Inside information is the material information regarding an entity, which only the board of directors, management, or/and employees and not the public is aware of. The Security and Exchange Commission (SEC) prohibits any sort of trading, which is based on this kind of information. Such an information is highly confidential and if a person knows about the significant corporate information and developments of the company (for example, releasing of new products), then it could give him/her an advantage that would be unfair to the public.
In America, the SEC has regulated inside trading legally and insiders at the corporate level, including directors, employees and officers can sell and purchase stock in their own entities. However, the SEC does investigate incidents that are related to illegal insider trading. Those who are caught are subjected to both imprisonment and fine.
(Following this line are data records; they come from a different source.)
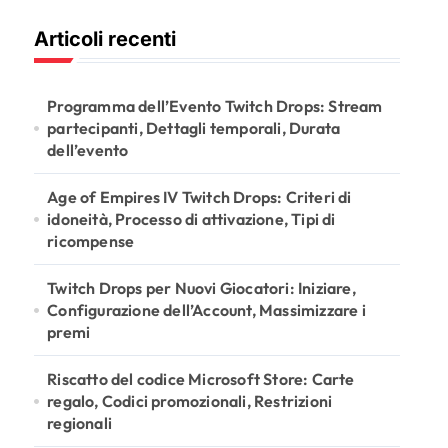
r
Articoli recenti
c
h
f
o
Programma dell’Evento Twitch Drops: Stream
r
partecipanti, Dettagli temporali, Durata
:
dell’evento
Age of Empires IV Twitch Drops: Criteri di
idoneità, Processo di attivazione, Tipi di
ricompense
Twitch Drops per Nuovi Giocatori: Iniziare,
Configurazione dell’Account, Massimizzare i
premi
Riscatto del codice Microsoft Store: Carte
regalo, Codici promozionali, Restrizioni
regionali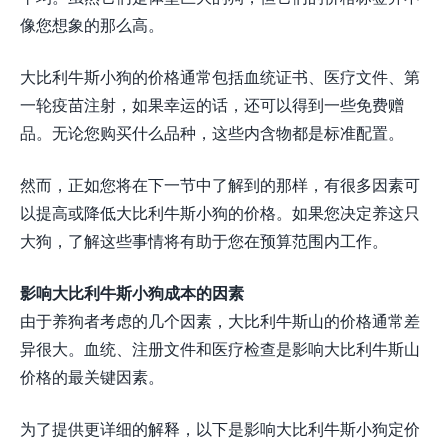
像您想象的那么高。
大比利牛斯小狗的价格通常包括血统证书、医疗文件、第
一轮疫苗注射，如果幸运的话，还可以得到一些免费赠
品。无论您购买什么品种，这些内含物都是标准配置。
然而，正如您将在下一节中了解到的那样，有很多因素可
以提高或降低大比利牛斯小狗的价格。如果您决定养这只
大狗，了解这些事情将有助于您在预算范围内工作。
影响大比利牛斯小狗成本的因素
由于养狗者考虑的几个因素，大比利牛斯山的价格通常差
异很大。血统、注册文件和医疗检查是影响大比利牛斯山
价格的最关键因素。
为了提供更详细的解释，以下是影响大比利牛斯小狗定价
What Constitutes Inside information?
Inside information includes all those information that has not been revealed before the public and if they were disclosed before the public, could affect the security’s value significantly. Such information can be related to an issuer, a security or even securities market as such. Thus, inside information could for instance include any of the following:
- Orders for trading
- Upcoming corporate restructuring
- Redemption or purchase offer
- Issue of share
- Decreasing of a share’s nominal value
- Contents included in the statements or interim reports
- Division or assimilation of series of shares, etc.
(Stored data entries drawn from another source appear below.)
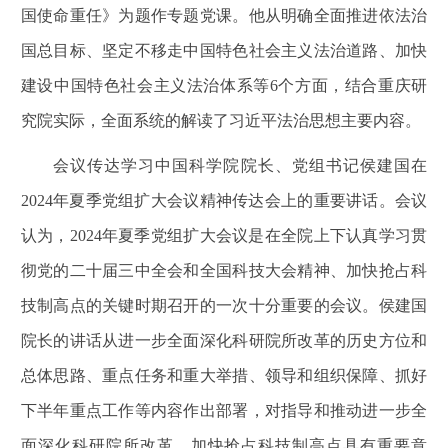
国使命重任》为题作专题党课。他从明确全面推进依法治
国总目标、坚定不移走中国特色社会主义法治道路、加快
建设中国特色社会主义法治体系等
6
个方面，结合重庆研
究院实际，全面系统的解读了习近平法治思想主要内容。
会议传达学习中国科学院院长、党组书记侯建国在
2024
年夏季党组扩大会议精神传达会上的重要讲话。会议
认为，
2024
年夏季党组扩大会议是在全院上下认真学习贯
彻党的二十届三中全会和全国科技大会精神、加快抢占科
技制高点的关键时期召开的一次十分重要的会议。侯建国
院长的讲话从进一步全面深化科研院所改革的历史方位和
总体思路、重点任务和重大举措、领导和组织保障、抓好
下半年重点工作等内容作出部署，对指导和推动进一步全
面深化科研院所改革、加快抢占科技制高点具有重要意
According to the securities markets act, there are basically two types of insider viz. primary insider and secondary insider. While the primary insider has significant inside information owing to his/her position, responsibility or employment within the company. Such a person can also obtain inside information about the company since he/she holds the shares of the issuer. On the other hand, the secondary insider is a person who knows or should have been aware of the fact that the information lying with him was or is inside information. Such a person is not allowed to use inside information for trading of securities. In addition to this, an insider also does not have the right to use inside information for advising other people when they are looking to indulge in transactions pertaining to securities.